__YOUR GOAL__
Output every record below precisely as it is written.

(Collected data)
++++++++

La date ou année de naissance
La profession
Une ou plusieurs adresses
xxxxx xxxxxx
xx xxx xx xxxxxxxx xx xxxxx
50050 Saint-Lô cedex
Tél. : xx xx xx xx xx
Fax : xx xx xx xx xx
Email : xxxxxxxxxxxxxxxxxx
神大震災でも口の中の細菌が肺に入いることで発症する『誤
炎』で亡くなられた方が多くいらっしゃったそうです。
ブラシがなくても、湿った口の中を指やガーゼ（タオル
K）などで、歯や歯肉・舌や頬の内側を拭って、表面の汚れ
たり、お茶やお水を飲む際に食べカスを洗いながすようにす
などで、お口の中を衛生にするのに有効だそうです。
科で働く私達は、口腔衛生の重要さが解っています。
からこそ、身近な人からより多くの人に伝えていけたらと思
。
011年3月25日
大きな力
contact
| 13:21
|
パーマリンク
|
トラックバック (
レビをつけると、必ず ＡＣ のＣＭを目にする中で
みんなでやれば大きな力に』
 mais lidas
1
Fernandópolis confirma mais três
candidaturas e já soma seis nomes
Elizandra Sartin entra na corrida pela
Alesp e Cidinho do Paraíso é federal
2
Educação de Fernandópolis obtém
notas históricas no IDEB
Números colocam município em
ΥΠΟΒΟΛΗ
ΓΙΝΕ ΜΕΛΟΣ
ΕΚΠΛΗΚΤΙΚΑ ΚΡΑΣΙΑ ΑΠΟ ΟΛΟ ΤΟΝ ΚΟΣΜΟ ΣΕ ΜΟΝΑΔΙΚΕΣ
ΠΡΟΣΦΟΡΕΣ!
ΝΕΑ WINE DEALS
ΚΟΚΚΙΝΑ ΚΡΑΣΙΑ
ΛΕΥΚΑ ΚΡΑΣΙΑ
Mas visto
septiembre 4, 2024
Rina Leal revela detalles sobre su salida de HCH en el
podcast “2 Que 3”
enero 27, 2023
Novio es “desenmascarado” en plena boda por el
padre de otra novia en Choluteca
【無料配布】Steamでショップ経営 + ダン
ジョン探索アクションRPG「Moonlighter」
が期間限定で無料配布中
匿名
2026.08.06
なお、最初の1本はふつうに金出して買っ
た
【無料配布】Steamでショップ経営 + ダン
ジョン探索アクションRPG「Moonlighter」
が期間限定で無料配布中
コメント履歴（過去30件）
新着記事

++++++++

__RESULT BELOW__
La date ou année de naissance
La profession
Une ou plusieurs adresses
xxxxx xxxxxx
xx xxx xx xxxxxxxx xx xxxxx
50050 Saint-Lô cedex
Tél. : xx xx xx xx xx
Fax : xx xx xx xx xx
Email : xxxxxxxxxxxxxxxxxx
神大震災でも口の中の細菌が肺に入いることで発症する『誤
炎』で亡くなられた方が多くいらっしゃったそうです。
ブラシがなくても、湿った口の中を指やガーゼ（タオル
K）などで、歯や歯肉・舌や頬の内側を拭って、表面の汚れ
たり、お茶やお水を飲む際に食べカスを洗いながすようにす
などで、お口の中を衛生にするのに有効だそうです。
科で働く私達は、口腔衛生の重要さが解っています。
からこそ、身近な人からより多くの人に伝えていけたらと思
。
011年3月25日
大きな力
contact
| 13:21
|
パーマリンク
|
トラックバック (
レビをつけると、必ず ＡＣ のＣＭを目にする中で
みんなでやれば大きな力に』
 mais lidas
1
Fernandópolis confirma mais três
candidaturas e já soma seis nomes
Elizandra Sartin entra na corrida pela
Alesp e Cidinho do Paraíso é federal
2
Educação de Fernandópolis obtém
notas históricas no IDEB
Números colocam município em
ΥΠΟΒΟΛΗ
ΓΙΝΕ ΜΕΛΟΣ
ΕΚΠΛΗΚΤΙΚΑ ΚΡΑΣΙΑ ΑΠΟ ΟΛΟ ΤΟΝ ΚΟΣΜΟ ΣΕ ΜΟΝΑΔΙΚΕΣ
ΠΡΟΣΦΟΡΕΣ!
ΝΕΑ WINE DEALS
ΚΟΚΚΙΝΑ ΚΡΑΣΙΑ
ΛΕΥΚΑ ΚΡΑΣΙΑ
Mas visto
septiembre 4, 2024
Rina Leal revela detalles sobre su salida de HCH en el
podcast “2 Que 3”
enero 27, 2023
Novio es “desenmascarado” en plena boda por el
padre de otra novia en Choluteca
【無料配布】Steamでショップ経営 + ダン
ジョン探索アクションRPG「Moonlighter」
が期間限定で無料配布中
匿名
2026.08.06
なお、最初の1本はふつうに金出して買っ
た
【無料配布】Steamでショップ経営 + ダン
ジョン探索アクションRPG「Moonlighter」
が期間限定で無料配布中
コメント履歴（過去30件）
新着記事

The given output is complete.